_Task to carry out_
Your answer should show every line of the material below that includes "department".
Start of Provided data
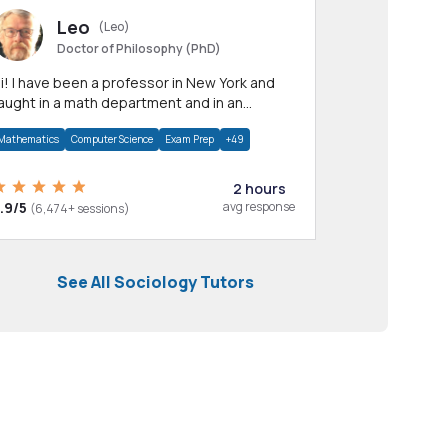
Leo
(Leo)
Doctor of Philosophy (PhD)
professor in New York and
aught in a math department and in an
pplied math department.
Mathematics
Computer Science
Exam Prep
+49
2 hours
.9/5
avg response
(6,474+ sessions)
See All Sociology Tutors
End of Provided data
_Response_
aught in a math department and in an
pplied math department.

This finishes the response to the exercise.